Alors, je vais supporter. Les éviter aussi mais je vais supporter. Je joue bien la comédie depuis si longtemps, rien ne me coûte de continuer. Oui ma fille, tu peux le faire ! T'es une warrior.

Une warrior au bord du craquage des nerfs, mais une warrior quand même.

— Ils ne savent pas, donc tu ne peux pas les détester, je crois, me dit ma conscience

— Tu as peut-être raison...

— Et tu n'as pas envie de le crier sur tous les toits.

— Tu n'as pas tort.

— Voilà.

— Alors tu vas supporter ?

J'esquisse un sourire de dépit. Je suppose que je n'ai pas le choix. Je dois continuer à travailler à ne pas griller ma couverture. Celle de la fille lambda pas si lambda mais lambda quand même.

— Ils te trouvent déjà assez bizarre comme ça.

— En effet.

— Si tu en rajoutes une couche, ils pourraient ne pas supporter.

— Dommage hein, réponds-je à ma conscience.

— Et puis, nous savons que peu d'entre eux comprendront vraiment. À moins de souffrir du même "mal". Mais est-ce un mal au fait ?

— Pas vraiment. Je l'aime bien. Je m'en accommode. La seule chose que je trouve peut-être insupportable c'est ceux qui ignorent delibérément le fait que je ne veuille pas alors que je suis claire.

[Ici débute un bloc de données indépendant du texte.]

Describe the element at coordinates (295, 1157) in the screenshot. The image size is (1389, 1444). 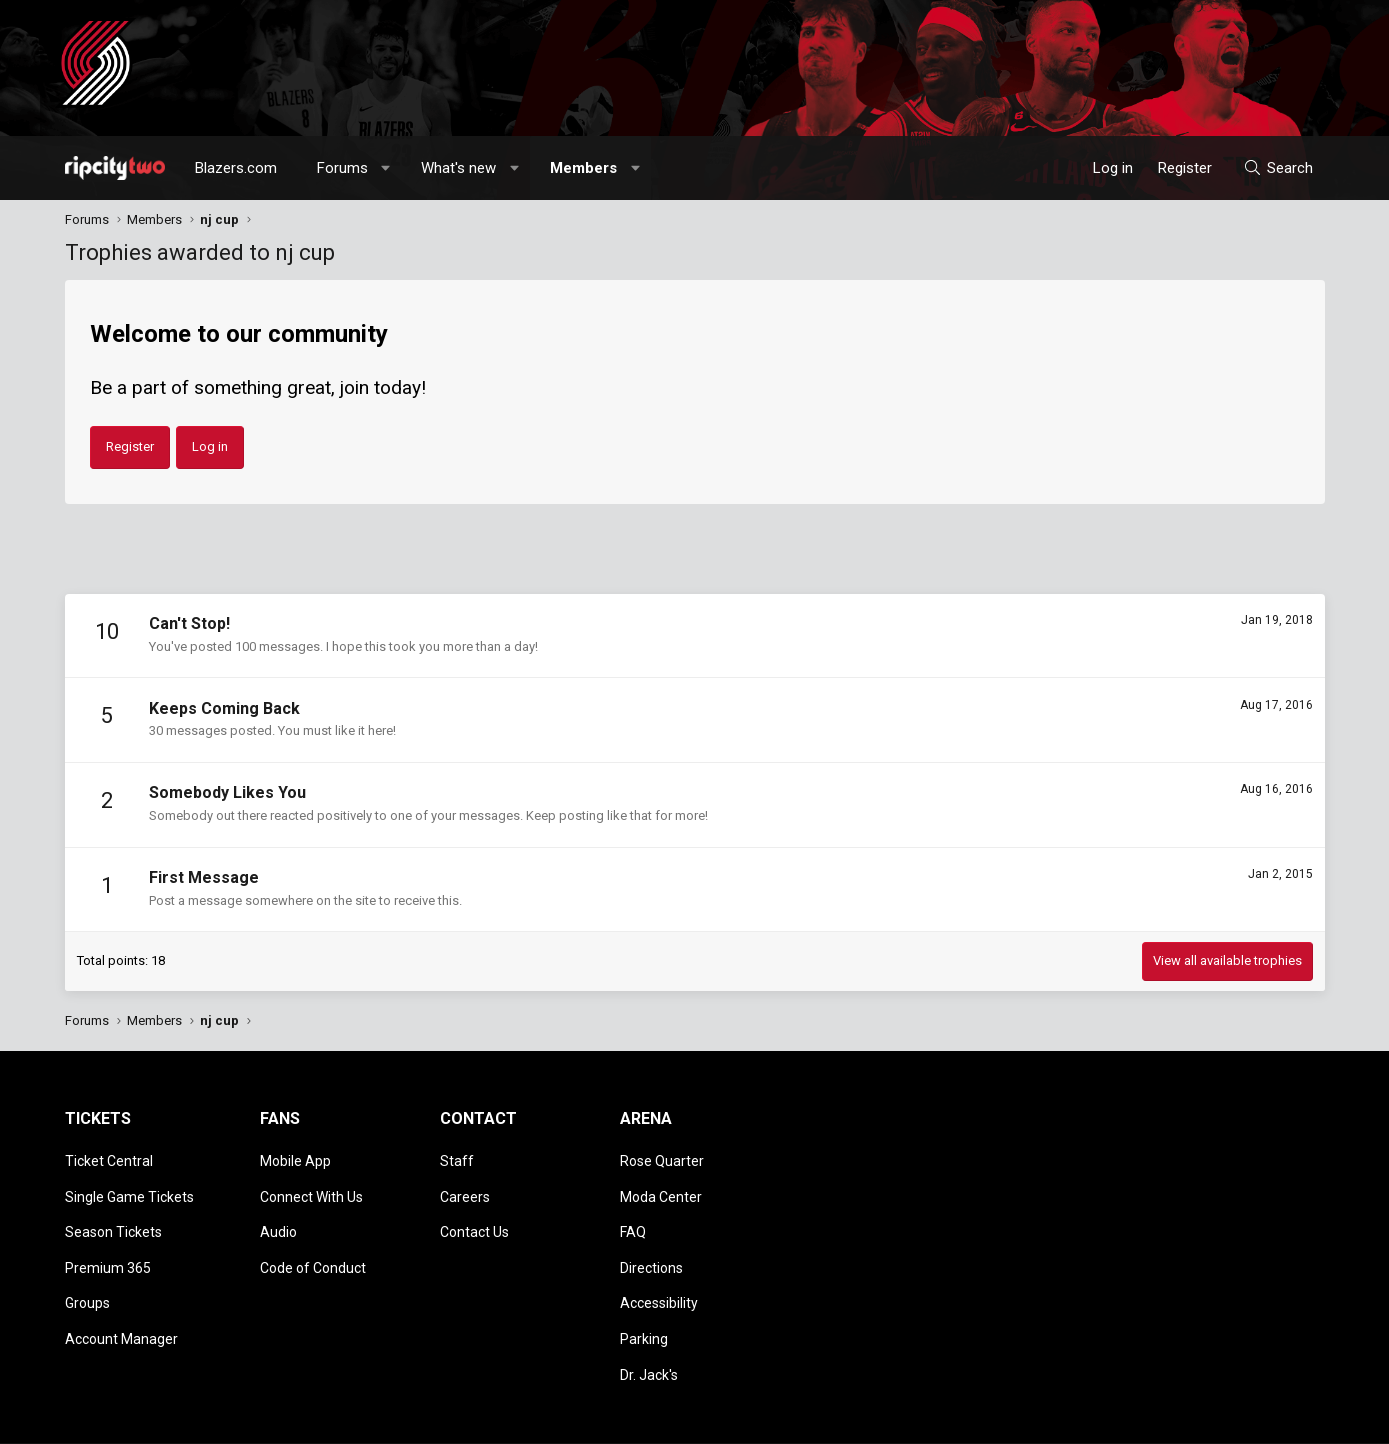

— Tu penses qu'on devrait étendre la notion de consentement à ce niveau ?

— Ce serait une bonne idée, qui m'arrangerait et beaucoup d'autres.

— Mais ce n'est pas réaliste, réalise ma conscience.

— Mouais, dommage. On aura essayé. Tu vas mieux ?

— Je dirais oui ? Ou non ? Je suis résignée. Je vais survivre.

— Oui tu vas survivre, me dit ma conscience.

Ma conscience a toujours raison alors oui, je vais survivre.


Note de l'autrice : j'ai écrit ce texte pour moi-même. Vous pouvez tirer vos conclusions. Woah ça fait un bien fou d'en parler comme ça.